» Directions for this task
Reproduce the entries that follow precisely, setting aside any images.

======

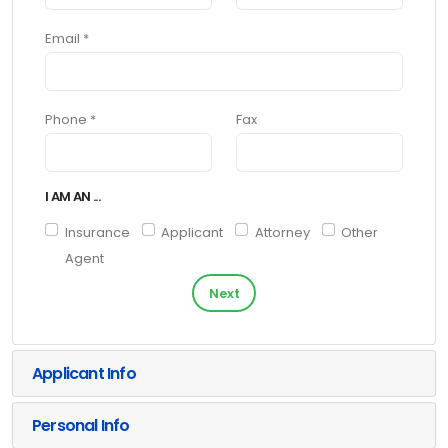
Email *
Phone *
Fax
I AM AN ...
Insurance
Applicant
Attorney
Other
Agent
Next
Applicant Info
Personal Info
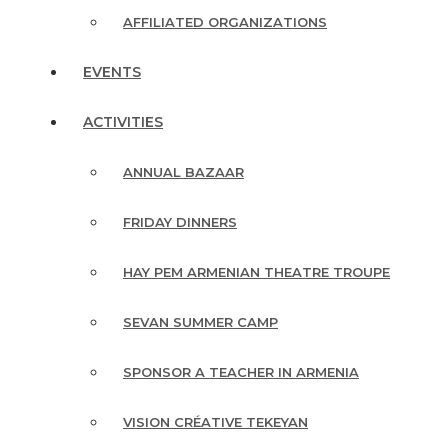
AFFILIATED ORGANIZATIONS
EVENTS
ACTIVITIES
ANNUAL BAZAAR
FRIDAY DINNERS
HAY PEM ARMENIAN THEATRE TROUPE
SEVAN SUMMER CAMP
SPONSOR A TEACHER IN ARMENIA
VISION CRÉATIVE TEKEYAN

======

» Result below
Email *
Phone *
Fax
I AM AN ...
Insurance
Applicant
Attorney
Other
Agent
Next
Applicant Info
Personal Info
AFFILIATED ORGANIZATIONS
EVENTS
ACTIVITIES
ANNUAL BAZAAR
FRIDAY DINNERS
HAY PEM ARMENIAN THEATRE TROUPE
SEVAN SUMMER CAMP
SPONSOR A TEACHER IN ARMENIA
VISION CRÉATIVE TEKEYAN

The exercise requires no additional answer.